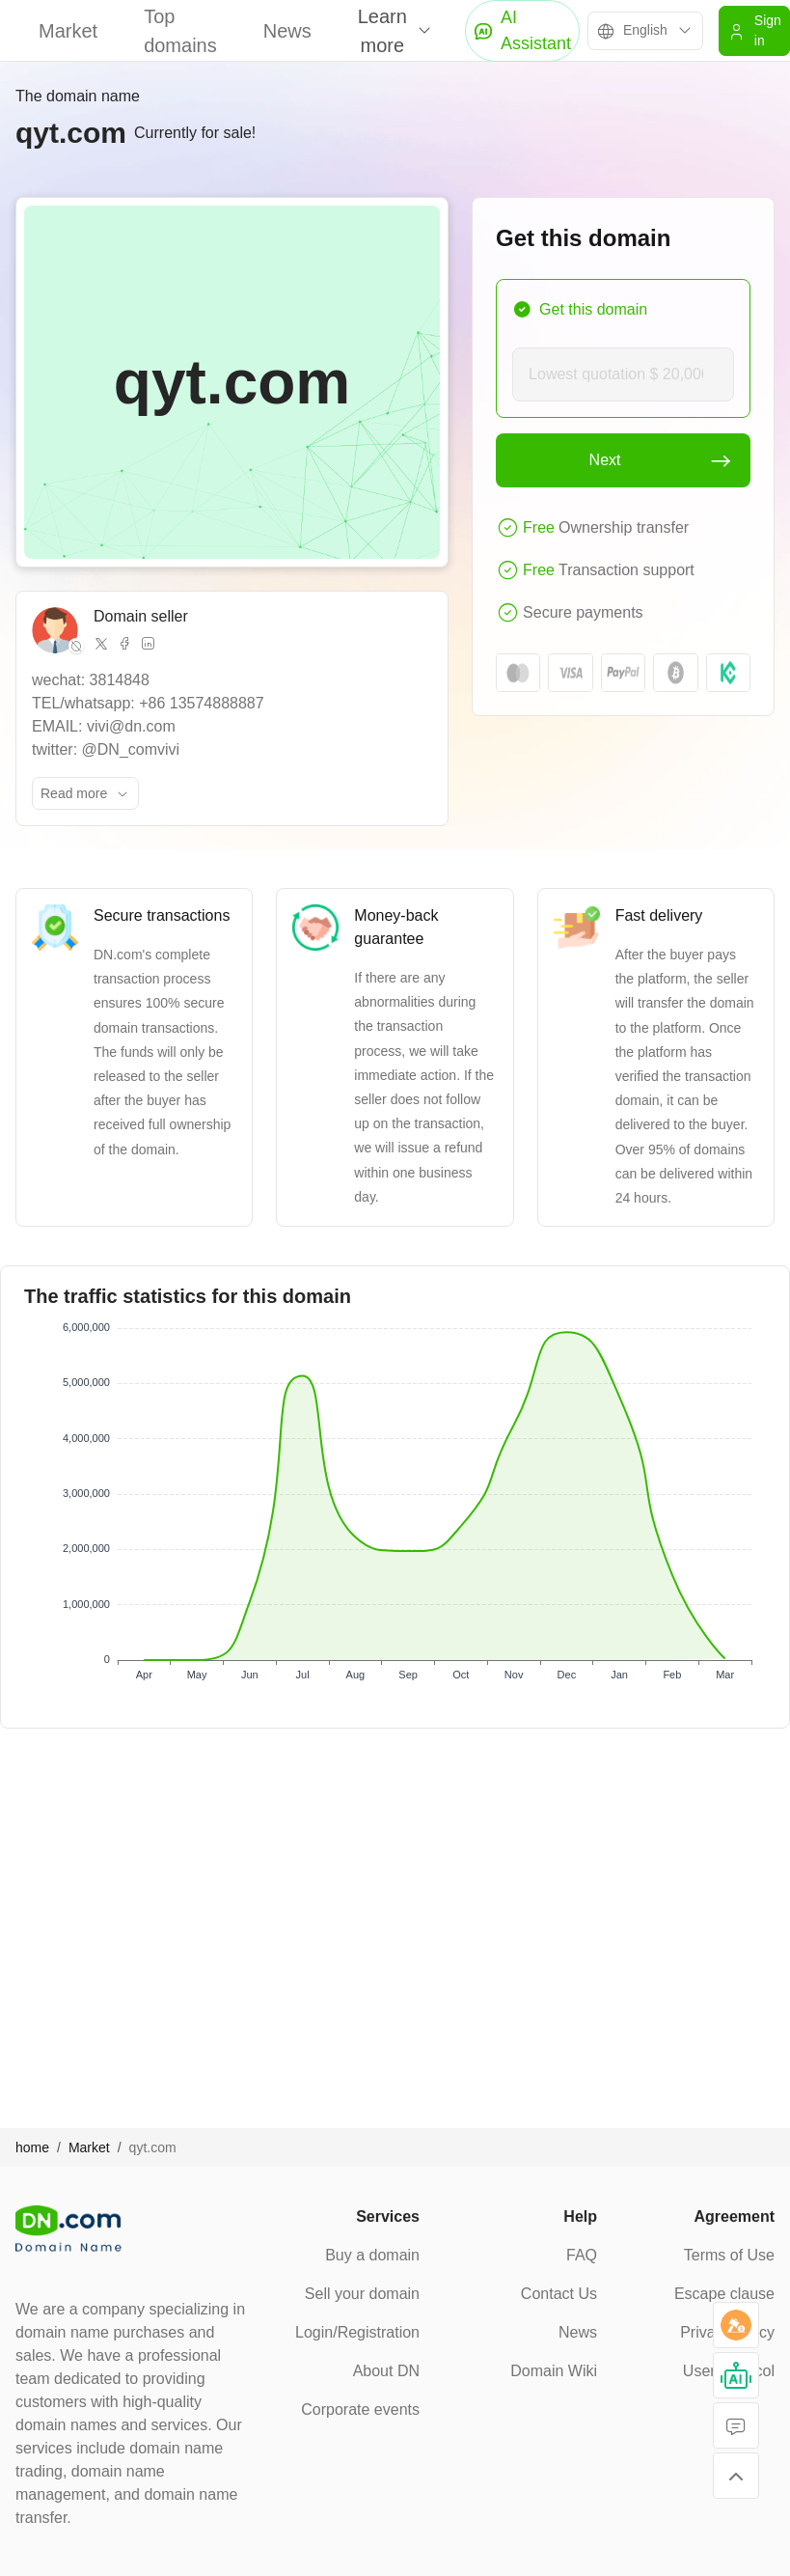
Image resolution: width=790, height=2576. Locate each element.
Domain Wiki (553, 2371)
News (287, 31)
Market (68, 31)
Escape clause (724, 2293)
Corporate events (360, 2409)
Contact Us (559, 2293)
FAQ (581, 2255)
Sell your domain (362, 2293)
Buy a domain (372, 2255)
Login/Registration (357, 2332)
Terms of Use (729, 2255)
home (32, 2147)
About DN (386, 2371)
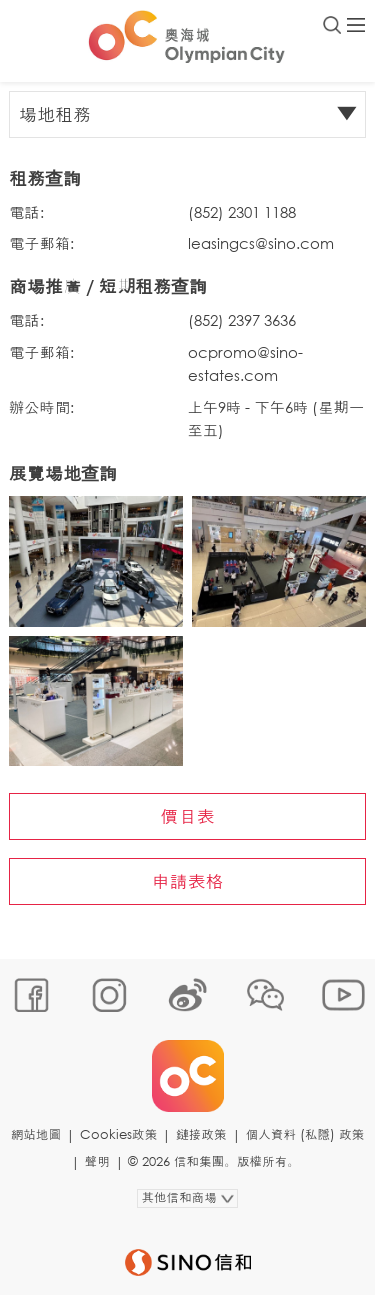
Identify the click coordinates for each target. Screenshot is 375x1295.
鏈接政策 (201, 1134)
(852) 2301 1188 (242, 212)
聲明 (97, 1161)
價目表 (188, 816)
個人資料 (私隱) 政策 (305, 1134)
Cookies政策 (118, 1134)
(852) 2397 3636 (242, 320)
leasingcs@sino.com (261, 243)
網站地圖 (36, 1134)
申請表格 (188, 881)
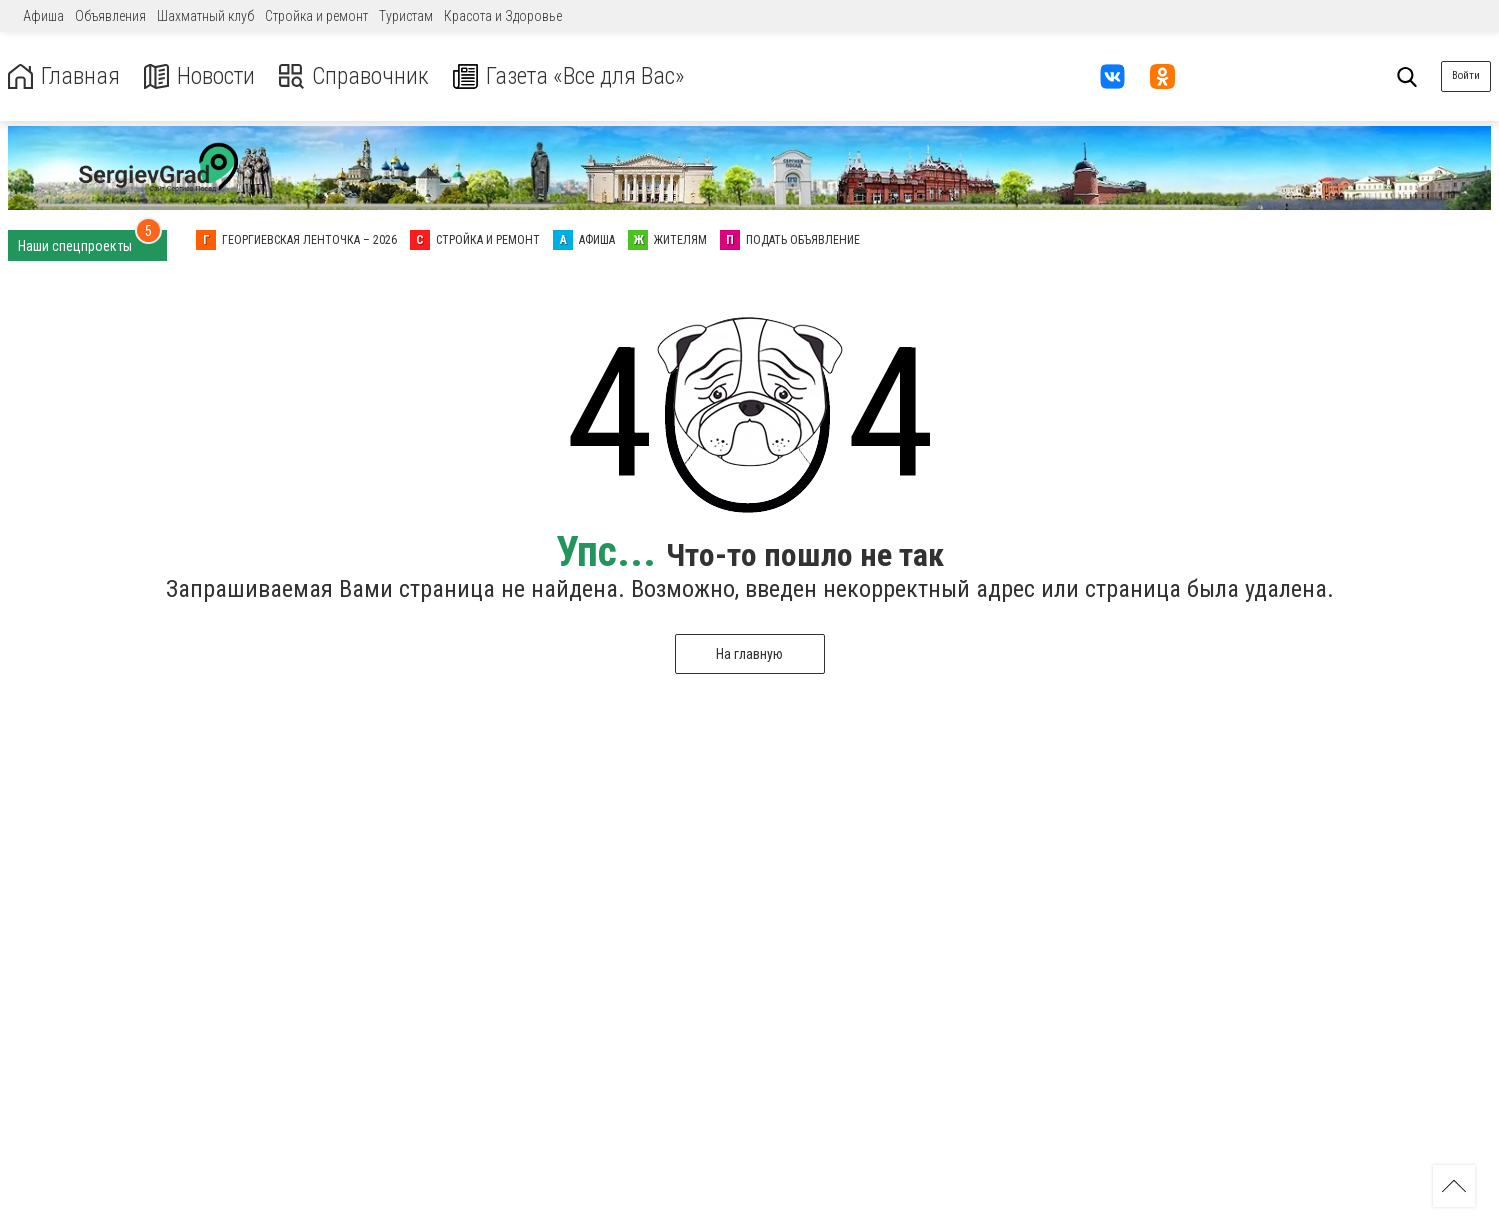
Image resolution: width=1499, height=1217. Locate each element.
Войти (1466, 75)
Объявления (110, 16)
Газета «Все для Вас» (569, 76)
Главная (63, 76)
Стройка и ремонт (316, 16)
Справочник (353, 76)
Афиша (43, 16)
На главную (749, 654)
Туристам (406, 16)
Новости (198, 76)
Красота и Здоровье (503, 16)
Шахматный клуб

■ **Prompt**
Read the entries above and find each line holding the word "resolution". Copy it out.

■ **Written answer**
Image resolution: width=790, height=2576. Locate each element.
Image resolution: width=1499, height=1217. Locate each element.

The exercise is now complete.